BP / Gulf Spill – 172 Million Gallons of Oil, 11.6 Billion Cubic Feet of Natural Gas

Scientists vehemently disagreed with the brief report issued by the federal government on August 4 that some interpreted as evidence that most of the oil spilled from BP’s Macondo well was…gone. Researchers at the University of Georgia issued their own report yesterday, claiming that nearly 80% of the oil spilled remains in the ecosystem, subject to evaporation and biodegradation but at unknown rates, meanwhile doing damage in a variety of different ways.

And natural gas, mostly methane, was released in great quantities during this spill. Some scientists have estimated that as much as 40% of the flow from the Macondo well was natural gas, mostly methane (CH4) that dissolved rather than floating to the surface and escaping into the atmosphere. At 80 cubic meters of methane per barrel of oil, with a total spill of 4.1 million barrels (172 million gallons) of oil, we calculate 328 million cubic meters – 11.6 billion cubic feet (BCF) – of methane were injected into the Gulf.

Researchers from Texas A&M University, the University of Georgia, and the University of California – Santa Barbara have measured levels of dissolved methane thousands of times above normal, thousands of feet below the surface. The microbial degradation of methane will consume oxygen from the water, possibly slowing biodegradation of the oil, particularly at deeper levels, and leading to the formation of additional oxygen-deficient dead zones devoid of fish, marine mammals, and much of the typical Gulf fauna.

Dr. Ian MacDonald of Florida State University will testify to Congress about this and the lingering impacts of this spill tomorrow morning. You can download his testimony here. A preview:

The Unified Command has made no mention of this gas, but it should not be ignored.
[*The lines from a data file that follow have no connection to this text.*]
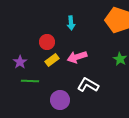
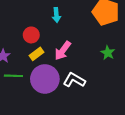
pink arrow: (77, 57) -> (63, 51), turned -36
purple circle: (60, 100) -> (45, 79), moved, size x1.4

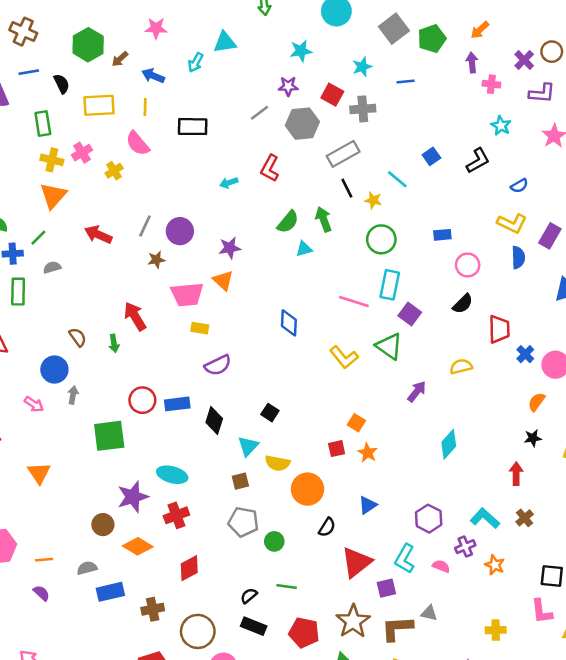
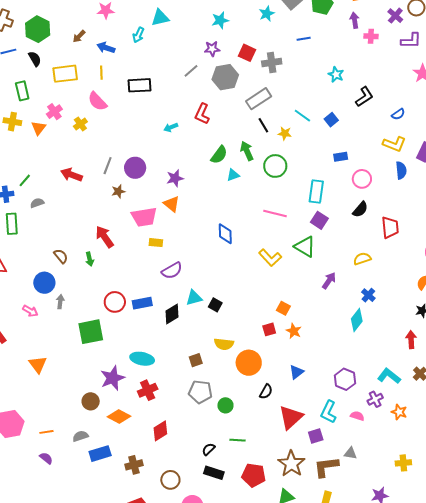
green hexagon: (88, 45) -> (38, 29), moved
cyan star: (362, 67) -> (267, 14), moved
cyan star: (501, 126) -> (336, 75), moved
blue square: (431, 156) -> (331, 120), moved
yellow cross: (52, 160) -> (12, 122), moved
orange triangle: (53, 196) -> (39, 128), moved, size x0.7
green circle: (381, 239) -> (275, 166), moved
cyan rectangle: (390, 285) -> (316, 191), moved
blue cross: (525, 354) -> (368, 295), moved
black diamond: (214, 420) -> (172, 314), turned 45
cyan triangle: (248, 446) -> (194, 298), moved, turned 36
brown circle: (198, 631) -> (170, 480), size x0.7

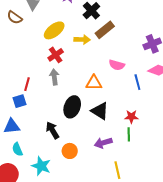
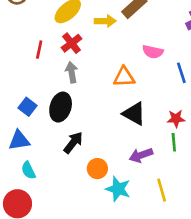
red line: (27, 84) -> (39, 50), moved
blue square: (19, 101) -> (27, 107), turned -32
black ellipse: (72, 107) -> (61, 107), moved
black arrow: (53, 130) -> (73, 143), turned 72
cyan star: (41, 166) -> (118, 189), moved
Because the discharge occurred at 5000 ft depth, all the material rising toward the surface or drifting in subsurface plumes is in the ocean for hours, days, or months and can have a significant chemical and biological effect. So the hydrocarbon gas meets the OPA definition of “discharged.” The hydrocarbon gas is highly soluble in the deep, cold waters of the Gulf. Based on previous measurements, much of the gas released at depth will dissolve before it reaches the surface. Microbes degrading this material will compete for nutrients (like oxygen) with those attacking oil and will significantly affect the overall degradation process held to be so important by NOAA and DOI. Fish exposed to concentrated methane have exhibited mortality and neurological damage. The hydrocarbon gas was a major component of the total pollution load discharged from the BP well.

BP / Gulf Oil Spill – Curb Your Enthusiasm, Part 3

Yesterday the federal government weighed in on a complex topic: what happened to all the oil that spilled into the Gulf of Mexico from BP’s blown-out Macondo well? The joint report by NOAA and USGS lead some, including White House energy adviser and former EPA director Carol Browner, to make the claim that most of the oil that spewed into the Gulf this summer — an estimated total of 206 million gallons — is gone. Collected, burned, biodegraded or otherwise destroyed. Scientists have raised serious objections.

OK, let’s take a look at the actual report. According to the “Oil Budget Chart” above (Figure 1 in their report), NOAA estimates only 25% of the oil has been diverted, collected or otherwise definitively destroyed. The remaining 75% is still on or below the water’s surface or buried in marsh and beach sediments (26%); or it evaporated or dissolved (25%), was naturally dispersed (16%), or was chemically dispersed (8%).

Evaporation probably has moved a lot of the hydrocarbon out of the water and into the air. But “dissolved” and “dispersed” are not the same thing as “gone.” (Try drinking a nice tall glass of tea with a few spoonfuls of salt dissolved in it, and you’ll get what I mean.) NOAA is assuming rapid biodegradation of the dispersed and dissolved oil, which may be reasonable in relative terms — i.e., biodegradation in the hot Gulf is quicker than biodegradation in the frigid Arctic. But with no data provided on the actual rates of biodegradation, we don’t have any way of knowing just how much of the oil has naturally biodegraded at this point. We also don’t know what the intermediate breakdown products are, and what they do in the environment, and how long they last. Pesky but very important questions that can’t be answered quickly, or without a dedicated research effort that hopefully (??) is underway.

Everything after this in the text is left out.